Well, first it was unlucky. But then it was lucky to be rescued by Wickham’s Rochelle Wood.
The bird – a dusky moorhen – was found tangled in a fishing lure at Warabrook Wetlands Reserve.
“It was a 10-centimetre lure, with about five hooks together in a circle. It was heavy-duty looking equipment,” Rochelle said.
This next part is a tad disturbing. Rochelle explains what the lure did to the bird.
“Imagine your leg is bent behind you, with your calf hooked to the back of your thigh [hamstring],” she said.
One of the bird’s large toes was also bent backwards.
“It wasn’t broken, but had seized in that position because it had been like that for so many weeks,” she said.
Rochelle caught the bird with a net, extracted the hooks and straightened leg and toe.
“I strapped the toe, then took it off after about 48 hours and it was just perfect,” she said.
The bird was released back at the wetlands on Friday.
“It flew straight over to its family and can walk perfectly now. You can’t even see a limp,” she said.
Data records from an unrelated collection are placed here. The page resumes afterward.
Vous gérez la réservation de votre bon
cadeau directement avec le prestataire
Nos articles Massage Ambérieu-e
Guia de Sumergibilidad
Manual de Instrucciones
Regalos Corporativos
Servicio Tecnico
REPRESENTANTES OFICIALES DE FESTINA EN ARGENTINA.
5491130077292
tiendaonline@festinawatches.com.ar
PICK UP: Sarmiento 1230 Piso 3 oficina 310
“I just wish people would be more aware of what fishing equipment can do to wildlife when it’s left behind. People don’t think of the implications of what garbage will do to wildlife – it’s sad.”
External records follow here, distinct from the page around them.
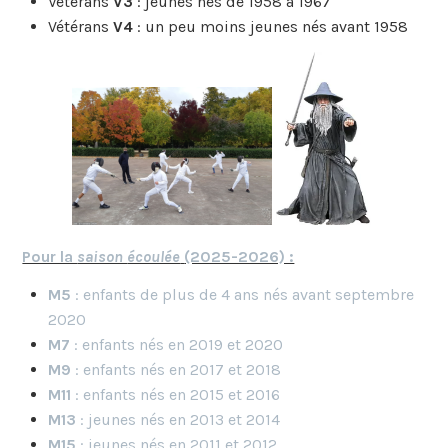
Vétérans
V3
: jeunes nés de 1958 à 1967
Vétérans
V4
: un peu moins jeunes nés avant 1958
Pour la
saison
écoulée
(2025-2026) :
M5
: enfants de plus de 4 ans nés avant septembre
2020
M7
: enfants nés en 2019 et 2020
M9
: enfants nés en 2017 et 2018
M11
: enfants nés en 2015 et 2016
M13
: jeunes nés en 2013 et 2014
M15
: jeunes nés en 2011 et 2012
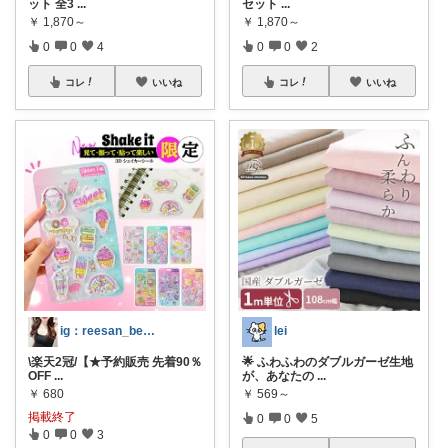
ット 全3
...
セット
...
￥
1,870～
￥
1,870～
0
0
4
0
0
2
コレ
いいね
コレ
いいね
ig：reesan_beauty🕊💓
lei
\楽天2冠/【★予約販売 先着90％
🌟 ふわふわのダブルガーゼ生地
OFF
...
が、あなたの
...
￥
680
￥
569～
掲載終了
0
0
5
0
0
3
Topics agrees. People, stop being grubs. And fishos, we know you fish and you vote, but spare a thought for the birds, hey?
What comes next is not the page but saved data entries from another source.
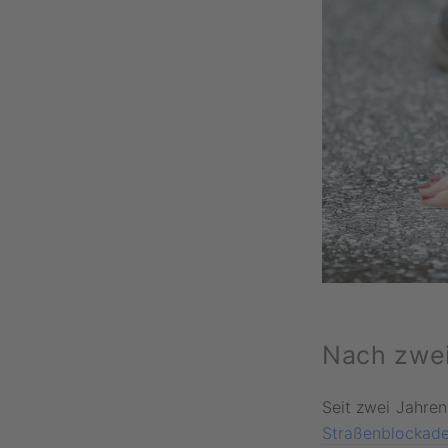
Nach zwei
Seit zwei Jahren
Straßenblockad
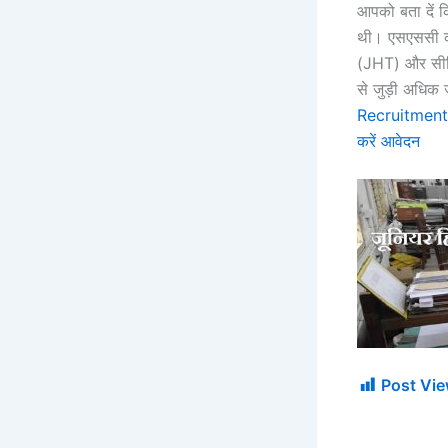
आपको बता दें 
थी। एसएससी की 
(JHT) और सीनिय
से जुड़ी अधिक 
Recruitment 20
करें आवेदन
Post Vie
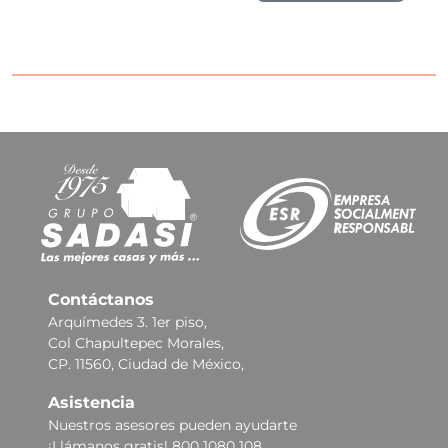
Contáctanos
Arquímedes 3. 1er piso,
Col Chapultepec Morales,
CP. 11560, Ciudad de México,
Asistencia
Nuestros asesores pueden ayudarte
¡Llámanos gratis! 800 1080 108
Speaking of birds, Topics ran an online survey last week that asked “what is your favourite bird?”.
The clear winner was the kookaburra, claiming a massive 40 per cent of the vote, followed by rainbow lorikeets with 25.5 per cent, magpies with 25.1 per cent and Indian mynas with 2.4 per cent.
They were the only four choices we gave. We were trying to get an understanding of the most popular common birds around our neighbourhoods.
We’re not really surprised that the majestic kookaburra claimed the crown. They’re such serene, calm creatures, with a beautiful song. Plus, they don’t swoop people like maggies.
Mind you, we have heard that they sometimes swoop in and steal food from people's hands. We’ve never seen it, but apparently it does happen.
Strange Beach Worms
Topics wrote on Saturday about strange worms found on Bar Beach.
Valentine’s Elsie Luckman contacted us to say these bizarre creatures are known as “goose barnacles”.
Back in the day, when Elsie was a young’un, she lived at Maroubra.
She recalled the barnacles being washed up onshore, among the seaweed.
She also remembered things called “mermaid’s purses” which are basically the casings of shark eggs.
As for goose barnacles, one must be careful when pronouncing this. One does not want to make an error and say “boose garnacles”.
Such an error is known as a “spoonerism”.
This was named after Oxford University lecturer William Archibald Spooner, who was famous for slips of the tongue.
A few examples are: Three cheers for our queer old dean (Three cheers for our dear old queen); You were fighting a liar in the quadrangle (You were lighting a fire in the quadrangle); You have tasted a whole worm (You have wasted a whole term).